Let $F$ be the filter of statistical convergence on $\mathbb{N}$ (see Definition 2.1 here). Suppose that $(\xi_n), (\eta_n)$ are sequences of real numbers that converge to $\xi$ and $\eta$ along $F$, respectively. Can we prove directly that $(\xi_n\cdot \eta_n)$ converges to $\xi\cdot \eta$ along $F$?
It is easy to prove a similar fact for ultrafilters. So the idea is to extend $F$ to an ultrafilter and go back to $F$ but is it necessary?
If you already know that a sequence $(x_n)$ is statistically convergent to $x$ if and only if there exists a set $A$ such that $d(A)=1$ and the subsequence $(x_n)_{n\in A}$ is convergent, then the proof is almost immediate: Take the subset $A$ for one sequence, a set $B$ for the other one. Then the subsequence $(x_ny_n)_{n\in A\cap B}$ converges in the usual sense. Since $d(A\cap B)=1$, this implies statistical convergence.

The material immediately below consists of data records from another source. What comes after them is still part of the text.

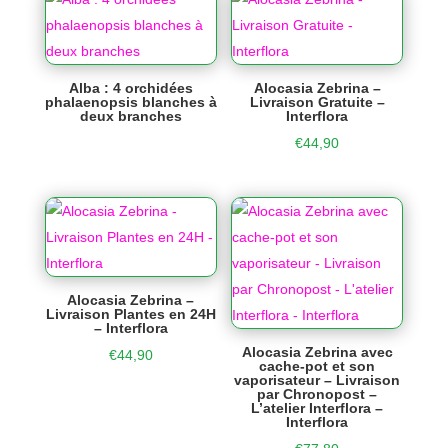
Alba : 4 orchidées
Alocasia Zebrina –
phalaenopsis blanches à
Livraison Gratuite –
deux branches
Interflora
€
44,90
Alocasia Zebrina –
Livraison Plantes en 24H
– Interflora
Alocasia Zebrina avec
€
44,90
cache-pot et son
vaporisateur – Livraison
par Chronopost –
L’atelier Interflora –
Interflora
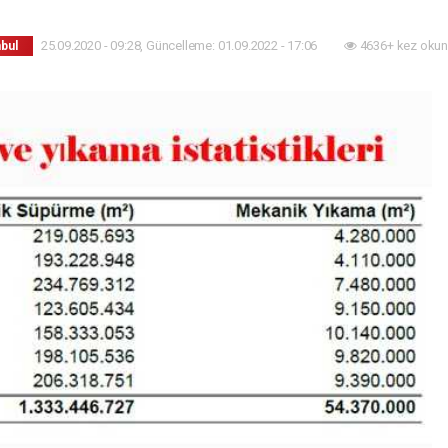
25.09.2020 - 09:28, Güncelleme: 01.09.2022 - 17:06
4636+ kez okun
nbul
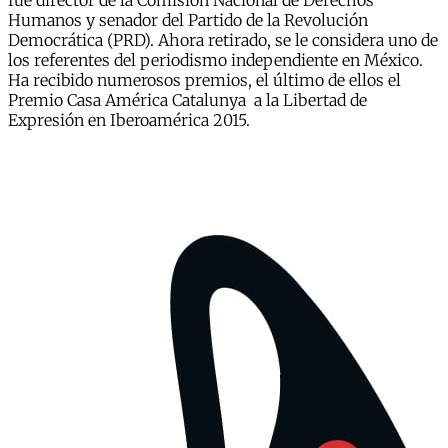
fue director de la Comisión Nacional de Derechos
Humanos y senador del Partido de la Revolución
Democrática (PRD). Ahora retirado, se le considera uno de
los referentes del periodismo independiente en México.
Ha recibido numerosos premios, el último de ellos el
Premio Casa América Catalunya a la Libertad de
Expresión en Iberoamérica 2015.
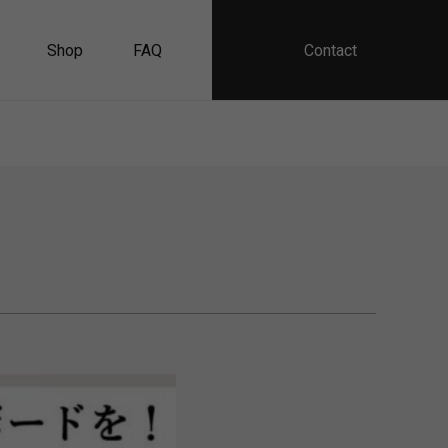
Contact
Shop
FAQ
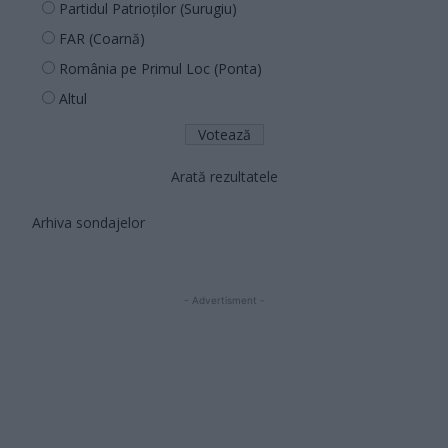
Partidul Patrioților (Surugiu)
FAR (Coarnă)
România pe Primul Loc (Ponta)
Altul
Arată rezultatele
Arhiva sondajelor
- Advertisment -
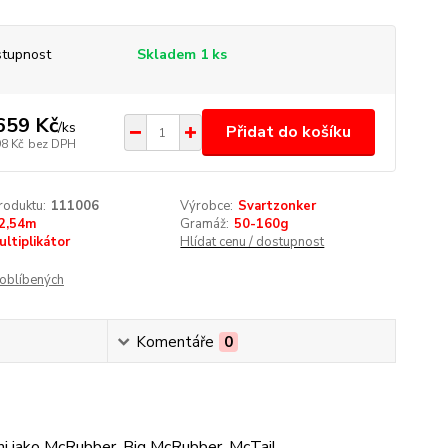
tupnost
Skladem 1 ks
659 Kč
/
ks
Přidat do košíku
98 Kč
bez DPH
roduktu:
111006
Výrobce:
Svartzonker
2,54m
Gramáž:
50-160g
ultiplikátor
Hlídat cenu / dostupnost
oblíbených
Komentáře
0
hami jako McRubber, Big McRubber, McTail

The symbol $d(A)$ denotes the asymptotic density of the set $A$. The proof of the fact I have mentioned above can be found, for example, in this paper: Šalát, Tibor, On statistically convergent sequences of real numbers. (English). Mathematica Slovaca, vol. 30 (1980), issue 2, pp. 139-150, http://dml.cz/handle/10338.dmlcz/136236
However, it is not difficult to prove this even without using the aforementioned results and in a somewhat greater generality.

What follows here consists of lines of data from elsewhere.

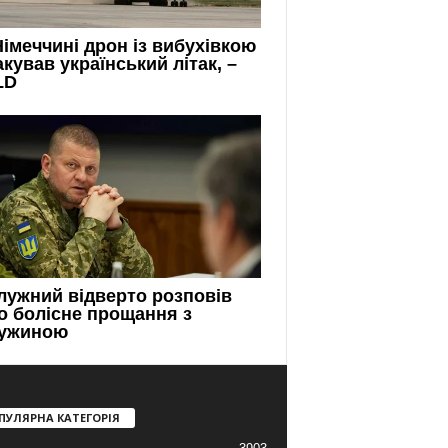
ПУЛЯРНА КАТЕГОРІЯ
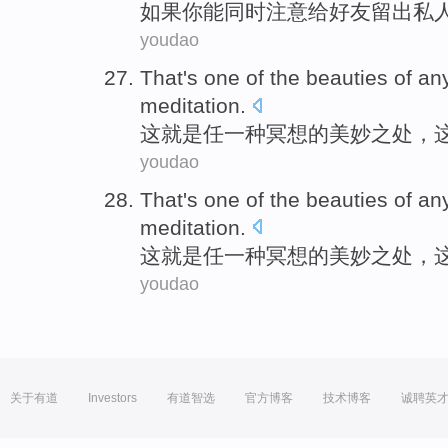
如果
你
能
同时
注意
给
好友
留出私
youdao
That
's
one of the beauties
of
an
meditation
.
这
就是
任一
种
冥想
的
美妙之处，
youdao
That
's
one of the beauties
of
an
meditation
.
这
就是
任一
种
冥想
的
美妙之处，
youdao
关于有道
Investors
有道智选
官方博客
技术博客
诚聘英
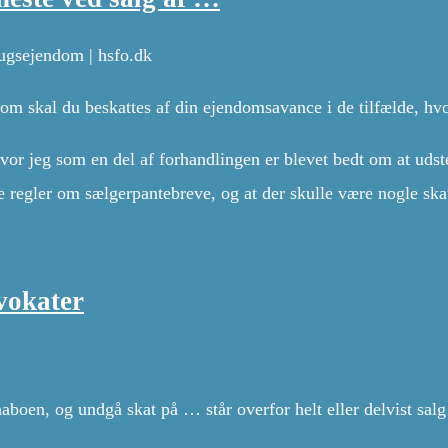
rugsejendom | hsfo.dk
om skal du beskattes af din ejendomsavance i de tilfælde, hvo
or jeg som en del af forhandlingen er blevet bedt om at udst
e regler om sælgerpantebreve, og at der skulle være nogle ska
vokater
naboen, og undgå skat på … står overfor helt eller delvist sa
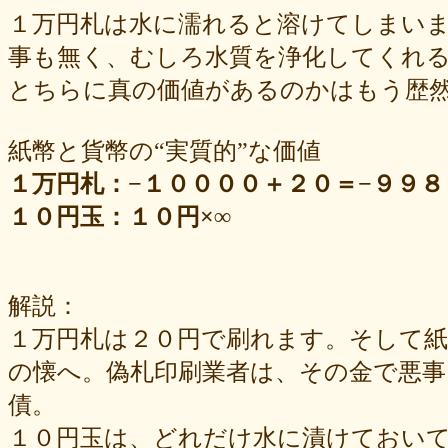
１万円札は水に濡れると溶けてしまい
事も無く、むしろ水質を浄化してくれ
とちらに真の価値があるのかはもう歴
紙幣と貨幣の“実質的”な価値
１万円札：−１００００＋２０＝−９９８
１０円玉：１０円×∞
解説：
１万円札は２０円で刷れます。そして紙
の懐へ。偽札印刷業者は、その金で悪
債。
１０円玉は、どれだけ水に漬けておい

Let $\newcommand{\FF}{\mathcal F}\FF$ be any filter on the set $\mathbb N$ and let $(x_n)$, $(y_n)$ be sequences such that $\newcommand{\Flim}{\operatorname{\FF-lim}}\Flim x_n=x$ and $\Flim y_n=y$. Then $\Flim (x_n y_n) = xy$.
Here $\Flim x_n=x$ means that for each $\varepsilon>0$ $$\{n\in\mathbb N; |x_n-x|\le\varepsilon\}\in\FF.$$ For more on this type of convergence see here (and some of the questions linked there) or here (and some of the questions linked there).
The claim above has, as a special case, the claim for statistical convergence. (You just choose the filter of all sets having asymptotic density equal to $1$.) The proof is basically the same as for the usual limit.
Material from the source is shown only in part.